I am reading https://ci.apache.org/projects/flink/flink-docs-release-1.12/dev/event_timestamp_extractors.html#fixed-amount-of-lateness, looks it is saying that if t_eventime < t_watermark(less than),then the event is determined as late.

How about when the event time is equal to the watermark? If t_eventime = t_waterwark, then this event is not late?

I have always thought before that if t_eventime <= t_watermark, then the event determined as late.

Could you please show me the code where the determination happens, thanks.

1
could someone take look? Thanks!Tom

1 Answers

1
votes

Indeed, it seems the code to determine if an event is late in that case is using a <= comparison, so an event is considered late if its timestamp + allowed lateness is before or equal to the watermark, i.e. if its lateness is >= 0:

    protected boolean isElementLate(StreamRecord<IN> element) {
        return (windowAssigner.isEventTime())
                && (element.getTimestamp() + allowedLateness
                        <= internalTimerService.currentWatermark());
    }

Now for completeness sake, note that the value of the watermark itself for the strategy you are referring to, is computed as the latest timestamp ever seen, minus the "out of orderness", minus 1.

    public void onPeriodicEmit(WatermarkOutput output) {
        output.emitWatermark(new Watermark(maxTimestamp - outOfOrdernessMillis - 1));
    }

That means the actual lateness that is used for the comparison in the first snippet above is 1 millisecond more then what intuition might tell us, s.t. lateness > 0 might actually be what us humans need to read for understanding what's going on.
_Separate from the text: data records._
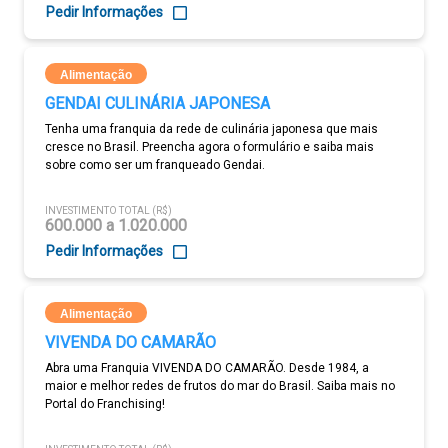
Pedir Informações
Alimentação
GENDAI CULINÁRIA JAPONESA
Tenha uma franquia da rede de culinária japonesa que mais
cresce no Brasil. Preencha agora o formulário e saiba mais
sobre como ser um franqueado Gendai.
INVESTIMENTO TOTAL (R$)
600.000 a 1.020.000
Pedir Informações
Alimentação
VIVENDA DO CAMARÃO
Abra uma Franquia VIVENDA DO CAMARÃO. Desde 1984, a
maior e melhor redes de frutos do mar do Brasil. Saiba mais no
Portal do Franchising!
Now those parameters are meant as estimates of how out of order we believe our data might be in the real world, maybe due to network race conditions or non aligned clocks or so, and we are typically much less precise than 1 ms when making that estimation. So it all should not matter all that much: hopefully such occurrences are rare in our data, though how many there are is typically a bit random due to the data itself.